Career Planning - Are You Overqualified?
Updated: Aug 15, 2019
Have you ever been told you were overqualified? And thought to yourself "What the hell?"
There is this label floating around in the world of recruitment many job seekers do not fully understand. Being classified as overqualified can destroy every opportunity in your job hunting endeavours. If you are a job-seeker with several years experience, have qualifications, are highly paid in your current or previous job, come from a highly skilled technologically focused background or you are applying for jobs which you believe you could "do with your eyes closed", then yes, you could be victim to this label.
Being overqualified, basically means that for some reason you are not suitable for the advertised position. Based on the way you present yourself (on paper and in the interview), your potential employers could be jumping to the same conclusion – you qualifications, experience, and industry expertise indicate you will become dissatisfied (perhaps even bored) and you will move on - therefore the company cannot merit the expense of hiring you.
However, this situation is not impossible to overcome.
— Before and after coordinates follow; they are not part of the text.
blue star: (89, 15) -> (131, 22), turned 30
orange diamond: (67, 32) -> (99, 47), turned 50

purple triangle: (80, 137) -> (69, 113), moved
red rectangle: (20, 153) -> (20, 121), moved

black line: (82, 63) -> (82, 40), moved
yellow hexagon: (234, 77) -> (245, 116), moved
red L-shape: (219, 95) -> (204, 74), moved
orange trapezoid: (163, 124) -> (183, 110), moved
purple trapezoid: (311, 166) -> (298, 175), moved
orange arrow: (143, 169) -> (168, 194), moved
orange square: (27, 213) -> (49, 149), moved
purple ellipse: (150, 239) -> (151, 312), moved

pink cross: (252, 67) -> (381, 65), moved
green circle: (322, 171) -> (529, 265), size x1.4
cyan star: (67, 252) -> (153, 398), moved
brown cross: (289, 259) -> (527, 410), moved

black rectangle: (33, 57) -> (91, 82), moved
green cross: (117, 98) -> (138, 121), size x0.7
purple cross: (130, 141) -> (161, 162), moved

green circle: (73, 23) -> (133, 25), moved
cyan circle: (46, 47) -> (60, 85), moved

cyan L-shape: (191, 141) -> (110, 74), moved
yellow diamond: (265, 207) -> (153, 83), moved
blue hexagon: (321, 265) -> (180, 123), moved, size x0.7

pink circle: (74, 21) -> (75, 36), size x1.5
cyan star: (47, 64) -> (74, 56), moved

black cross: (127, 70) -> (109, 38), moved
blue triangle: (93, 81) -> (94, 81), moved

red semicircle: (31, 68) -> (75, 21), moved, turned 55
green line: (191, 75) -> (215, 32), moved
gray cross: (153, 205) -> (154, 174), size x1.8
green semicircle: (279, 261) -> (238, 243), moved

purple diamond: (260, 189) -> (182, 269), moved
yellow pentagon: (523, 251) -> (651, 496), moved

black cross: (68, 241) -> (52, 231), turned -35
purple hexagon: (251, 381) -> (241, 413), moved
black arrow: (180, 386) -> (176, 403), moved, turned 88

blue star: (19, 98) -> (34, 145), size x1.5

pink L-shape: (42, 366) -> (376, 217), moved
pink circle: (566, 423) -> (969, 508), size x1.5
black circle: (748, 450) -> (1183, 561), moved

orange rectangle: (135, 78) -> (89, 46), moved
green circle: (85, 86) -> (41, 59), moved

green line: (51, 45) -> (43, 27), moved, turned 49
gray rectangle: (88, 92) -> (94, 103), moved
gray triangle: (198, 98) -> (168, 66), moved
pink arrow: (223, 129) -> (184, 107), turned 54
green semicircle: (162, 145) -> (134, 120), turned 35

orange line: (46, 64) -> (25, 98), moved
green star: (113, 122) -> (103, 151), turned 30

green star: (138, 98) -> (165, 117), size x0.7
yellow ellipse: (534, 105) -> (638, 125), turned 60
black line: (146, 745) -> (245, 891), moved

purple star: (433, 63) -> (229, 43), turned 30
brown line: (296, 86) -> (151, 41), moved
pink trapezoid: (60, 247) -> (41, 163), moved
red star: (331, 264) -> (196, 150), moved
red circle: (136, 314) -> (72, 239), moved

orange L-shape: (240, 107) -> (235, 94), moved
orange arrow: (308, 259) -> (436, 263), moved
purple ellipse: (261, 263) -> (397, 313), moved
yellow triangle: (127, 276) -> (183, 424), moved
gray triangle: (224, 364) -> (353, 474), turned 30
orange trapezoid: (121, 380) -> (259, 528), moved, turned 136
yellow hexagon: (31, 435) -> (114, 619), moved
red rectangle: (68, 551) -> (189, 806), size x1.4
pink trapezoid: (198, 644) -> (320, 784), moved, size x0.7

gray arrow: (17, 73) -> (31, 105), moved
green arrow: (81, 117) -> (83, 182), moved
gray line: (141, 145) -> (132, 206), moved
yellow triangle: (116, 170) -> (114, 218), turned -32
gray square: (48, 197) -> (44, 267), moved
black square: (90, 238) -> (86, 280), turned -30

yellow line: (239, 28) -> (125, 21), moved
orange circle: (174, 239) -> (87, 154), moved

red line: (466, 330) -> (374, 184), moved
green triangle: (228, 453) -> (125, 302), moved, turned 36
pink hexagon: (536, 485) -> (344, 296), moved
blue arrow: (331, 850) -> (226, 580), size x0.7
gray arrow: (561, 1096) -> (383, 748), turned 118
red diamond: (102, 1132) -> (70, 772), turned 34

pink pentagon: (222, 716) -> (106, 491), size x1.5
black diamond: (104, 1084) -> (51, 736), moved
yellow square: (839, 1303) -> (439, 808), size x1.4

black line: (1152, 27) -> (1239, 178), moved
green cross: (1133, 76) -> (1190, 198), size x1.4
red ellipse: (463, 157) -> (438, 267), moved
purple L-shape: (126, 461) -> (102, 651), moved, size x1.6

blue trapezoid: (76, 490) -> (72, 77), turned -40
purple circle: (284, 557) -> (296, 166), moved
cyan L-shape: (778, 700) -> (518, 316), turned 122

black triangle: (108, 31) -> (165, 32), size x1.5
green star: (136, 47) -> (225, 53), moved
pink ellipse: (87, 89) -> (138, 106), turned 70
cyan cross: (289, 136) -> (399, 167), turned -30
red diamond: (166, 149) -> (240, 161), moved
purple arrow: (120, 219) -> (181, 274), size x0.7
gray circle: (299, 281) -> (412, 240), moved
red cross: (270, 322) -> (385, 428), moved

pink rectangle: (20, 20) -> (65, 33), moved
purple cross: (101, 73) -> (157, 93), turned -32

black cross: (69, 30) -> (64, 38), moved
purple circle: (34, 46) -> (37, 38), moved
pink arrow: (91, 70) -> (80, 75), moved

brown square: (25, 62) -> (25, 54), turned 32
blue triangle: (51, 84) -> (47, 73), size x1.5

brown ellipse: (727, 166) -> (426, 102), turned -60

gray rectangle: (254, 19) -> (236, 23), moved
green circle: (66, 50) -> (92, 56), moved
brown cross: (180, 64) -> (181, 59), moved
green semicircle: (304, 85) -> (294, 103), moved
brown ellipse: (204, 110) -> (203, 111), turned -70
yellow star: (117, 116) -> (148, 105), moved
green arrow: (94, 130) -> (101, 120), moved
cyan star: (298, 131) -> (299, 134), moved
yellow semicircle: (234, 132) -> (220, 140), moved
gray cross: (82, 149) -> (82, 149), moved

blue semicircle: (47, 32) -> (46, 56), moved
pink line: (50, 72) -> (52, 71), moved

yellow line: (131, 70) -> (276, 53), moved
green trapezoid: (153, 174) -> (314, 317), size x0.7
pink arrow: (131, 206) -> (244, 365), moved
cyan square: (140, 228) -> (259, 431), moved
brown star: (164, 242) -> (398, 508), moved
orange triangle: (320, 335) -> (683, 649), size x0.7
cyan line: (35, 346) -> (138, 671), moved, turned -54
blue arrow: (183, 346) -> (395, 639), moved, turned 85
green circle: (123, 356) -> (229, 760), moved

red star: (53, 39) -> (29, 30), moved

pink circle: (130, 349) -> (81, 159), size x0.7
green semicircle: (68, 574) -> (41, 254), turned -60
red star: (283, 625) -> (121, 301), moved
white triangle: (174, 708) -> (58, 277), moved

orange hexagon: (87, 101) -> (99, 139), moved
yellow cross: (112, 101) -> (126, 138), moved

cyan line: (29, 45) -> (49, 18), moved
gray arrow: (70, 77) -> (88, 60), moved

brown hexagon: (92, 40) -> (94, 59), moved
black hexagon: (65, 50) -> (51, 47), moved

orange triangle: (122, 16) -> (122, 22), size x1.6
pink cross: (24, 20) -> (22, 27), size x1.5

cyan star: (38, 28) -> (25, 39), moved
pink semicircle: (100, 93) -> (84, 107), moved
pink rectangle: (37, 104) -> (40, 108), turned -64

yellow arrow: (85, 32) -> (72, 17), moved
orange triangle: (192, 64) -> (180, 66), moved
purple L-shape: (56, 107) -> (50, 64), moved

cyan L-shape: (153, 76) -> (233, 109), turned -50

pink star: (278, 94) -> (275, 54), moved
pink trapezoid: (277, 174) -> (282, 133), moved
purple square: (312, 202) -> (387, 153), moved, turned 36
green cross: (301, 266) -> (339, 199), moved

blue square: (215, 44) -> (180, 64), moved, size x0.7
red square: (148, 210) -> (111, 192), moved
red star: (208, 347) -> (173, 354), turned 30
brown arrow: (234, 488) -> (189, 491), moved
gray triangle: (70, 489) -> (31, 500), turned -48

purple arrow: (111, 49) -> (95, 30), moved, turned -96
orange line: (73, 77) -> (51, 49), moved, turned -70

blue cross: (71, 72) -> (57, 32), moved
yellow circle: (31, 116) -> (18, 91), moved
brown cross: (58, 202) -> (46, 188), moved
Many job hunters are not aware of the reasons their applications are being ignored or rejected. Have you heard yourself saying “I keep sending away applications and I never hear back” or “Why don’t they want to know me? Why wont they give me the opportunity, when I have so much to offer?”
In order to address this issue, we first have to work out what category you fall into. Which of the following best describes you? (And be honest)
• The Desperate-For-Any-Job-Applicant – Perhaps your application is conveying that you desperate for a job and any job will do. A potential employer would see you as someone who will resign as soon as you get a better offer. The employer believes their available role is only a “temporary fill-in” position for you and that (regardless of what you say) your resume conveys someone who is looking for a temporary solution to fix a temporary (and perhaps urgent) problem. They assume you will be searching for a new job before you have even worked out where the bathroom is. They will not invest the expense of hiring and training someone who will not stick around.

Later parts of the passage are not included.